Study material Block Start
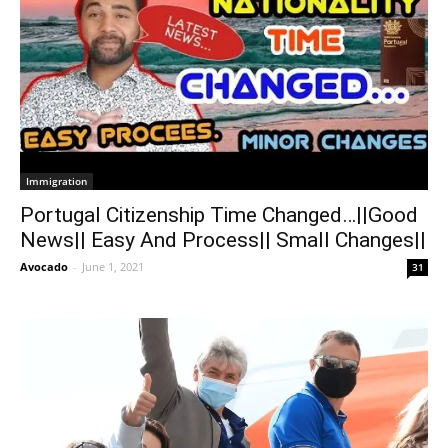
Immigration
Portugal Citizenship Time Changed…||Good
News|| Easy And Process|| Small Changes||
Avocado
-
June 1, 2021
31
Study material Block End
Assigned task
Everything in the entries above should be written out again exactly, except the images.

Expected answer
Immigration
Portugal Citizenship Time Changed…||Good
News|| Easy And Process|| Small Changes||
Avocado
-
June 1, 2021
31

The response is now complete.